Diese Mischung aus technischen Altlasten und über Jahre gewachsenen, selten bereinigten Strukturen vergrößert die Angriffsfläche, ohne dass die Verantwortlichen es im Tagesgeschäft bemerken. In vielen Unternehmen fehlt schlicht die Übersicht darüber, welche Systeme welchen Patch-Stand besitzen und welche Dienste tatsächlich von außen erreichbar sind. Selbst grundlegende Maßnahmen wie ein vollständiges Schwachstellenmanagement werden erst nach einem konkreten Anlass nachgeholt.

Strukturiertes Prüfen als Antwort auf die immanent wachsenden Bedrohungen

Seriöse Anbieter orientieren sich bei der Suche nach Schwachstellen vor einem realen Angriff an bewährten Prüfstandards.
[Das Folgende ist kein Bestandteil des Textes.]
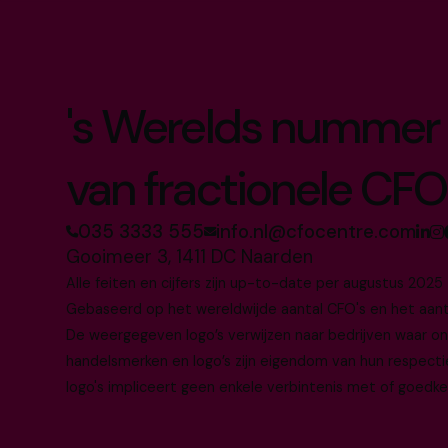
's Werelds nummer 
van fractionele CFO
035 3333 555
info.nl@cfocentre.com
Gooimeer 3, 1411 DC Naarden
Alle feiten en cijfers zijn up-to-date per augustus 2025
Gebaseerd op het wereldwijde aantal CFO's en het aantal
De weergegeven logo’s verwijzen naar bedrijven waar o
handelsmerken en logo’s zijn eigendom van hun respecti
logo's impliceert geen enkele verbintenis met of goedke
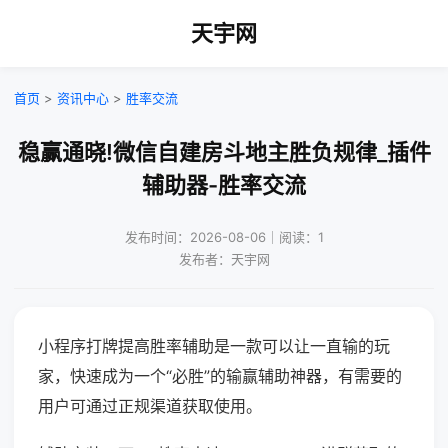
天宇网
首页
>
资讯中心
>
胜率交流
稳赢通晓!微信自建房斗地主胜负规律_插件
辅助器-胜率交流
发布时间：2026-08-06｜阅读：1
发布者：天宇网
小程序打牌提高胜率辅助是一款可以让一直输的玩
家，快速成为一个“必胜”的输赢辅助神器，有需要的
用户可通过正规渠道获取使用。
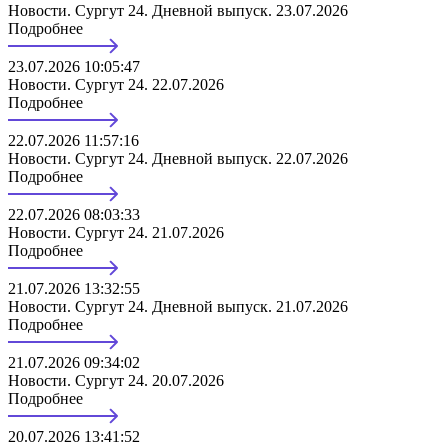
Новости. Сургут 24. Дневной выпуск. 23.07.2026
Подробнее
23.07.2026 10:05:47
Новости. Сургут 24. 22.07.2026
Подробнее
22.07.2026 11:57:16
Новости. Сургут 24. Дневной выпуск. 22.07.2026
Подробнее
22.07.2026 08:03:33
Новости. Сургут 24. 21.07.2026
Подробнее
21.07.2026 13:32:55
Новости. Сургут 24. Дневной выпуск. 21.07.2026
Подробнее
21.07.2026 09:34:02
Новости. Сургут 24. 20.07.2026
Подробнее
20.07.2026 13:41:52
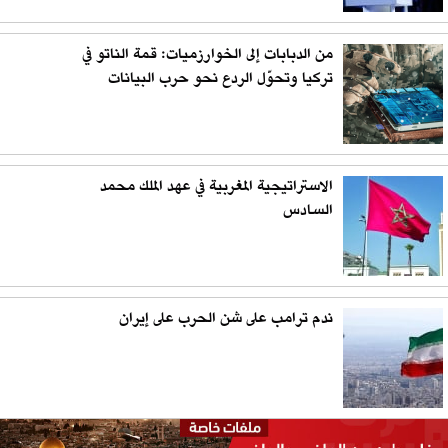
من الدبابات إلى الخوارزميات: قمة الناتو في
تركيا وتحوّل الردع نحو حرب البيانات
الاستراتيجية المغربية في عهد الملك محمد
السادس
ندم ترامب على شن الحرب على إيران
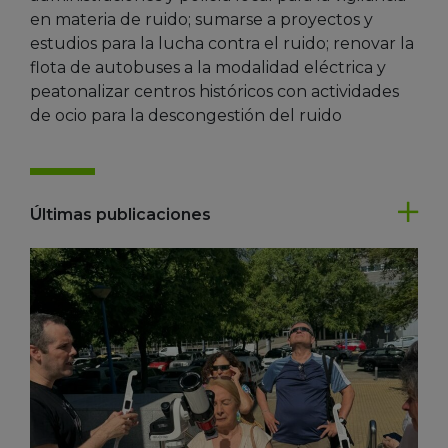
en materia de ruido; sumarse a proyectos y
estudios para la lucha contra el ruido; renovar la
flota de autobuses a la modalidad eléctrica y
peatonalizar centros históricos con actividades
de ocio para la descongestión del ruido
Últimas publicaciones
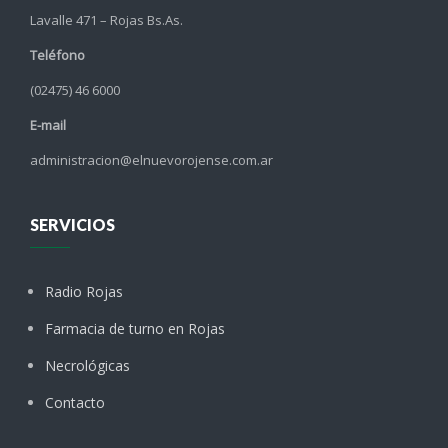
Lavalle 471 – Rojas Bs.As.
Teléfono
(02475) 46 6000
E-mail
administracion@elnuevorojense.com.ar
SERVICIOS
Radio Rojas
Farmacia de turno en Rojas
Necrológicas
Contacto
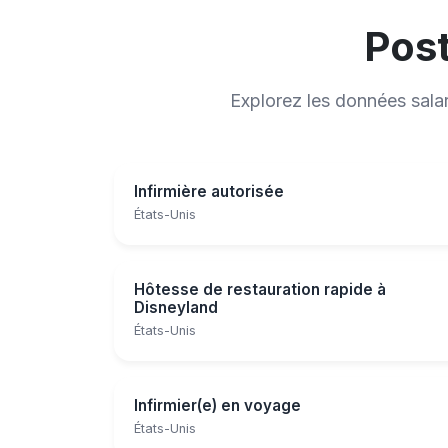
Post
Explorez les données sala
Infirmière autorisée
États-Unis
Hôtesse de restauration rapide à
Disneyland
États-Unis
Infirmier(e) en voyage
États-Unis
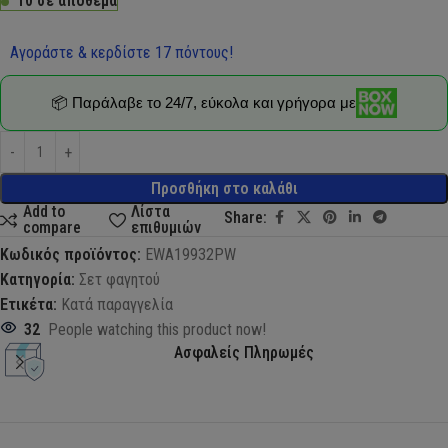
10 σε απόθεμα
Αγοράστε & κερδίστε 17 πόντους!
📦 Παράλαβε το 24/7, εύκολα και γρήγορα με
Προσθήκη στο καλάθι
Add to
Λίστα
Share:
compare
επιθυμιών
Κωδικός προϊόντος:
EWA19932PW
Κατηγορία:
Σετ φαγητού
Ετικέτα:
Κατά παραγγελία
32
People watching this product now!
Ασφαλείς Πληρωμές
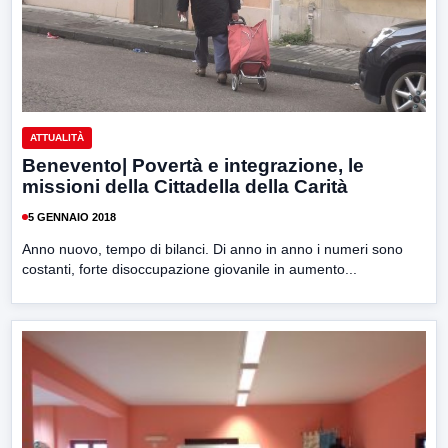
ATTUALITÀ
Benevento| Povertà e integrazione, le
missioni della Cittadella della Carità
5 GENNAIO 2018
Anno nuovo, tempo di bilanci. Di anno in anno i numeri sono
costanti, forte disoccupazione giovanile in aumento...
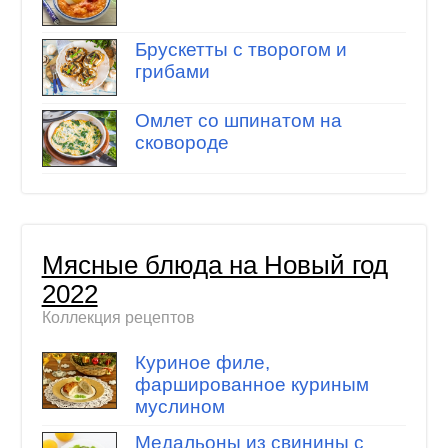
Брускетты с творогом и
грибами
Омлет со шпинатом на
сковороде
Мясные блюда на Новый год
2022
Коллекция рецептов
Куриное филе,
фаршированное куриным
муслином
Медальоны из свинины с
In Deutschland bildet die Studie Durchführungskonzept für Penetrationstests des BSI die methodische Grundlage. Sie unterscheidet unter anderem zwischen Black-Box-Tests, bei denen die Prüfer nur über öffentlich zugängliche Informationen verfügen, und White-Box-Tests, bei denen sie vollständigen Zugriff auf interne Systemdaten haben. Für die Prüfung von Webanwendungen und Schnittstellen kommt ergänzend der OWASP Testing Guide zum Einsatz, der über hundert Einzelprüfkriterien in zwölf Kategorien wie Authentifizierung, Session-Management usw. beschreibt.

Unternehmen, die nach ISO 27001 oder dem IT-Grundschutz des BSI arbeiten, weisen die Wirksamkeit ihrer Schutzmaßnahmen häufig über solche Tests nach. Mit der EU-Richtlinie NIS2 wird für die betroffenen Unternehmen nun die regelmäßige Durchführung von Penetrationstests zur Vorschrift, nicht mehr nur zur freiwilligen Maßnahme. Am Ende eines solchen Tests steht gewöhnlich ein Bericht, der die gefundenen Schwachstellen nach ihrem Schweregrad einstuft und Empfehlungen zur Abstellung gibt. Damit können die Verantwortlichen Prioritäten setzen, statt alle Befunde gleichzeitig bearbeiten zu müssen.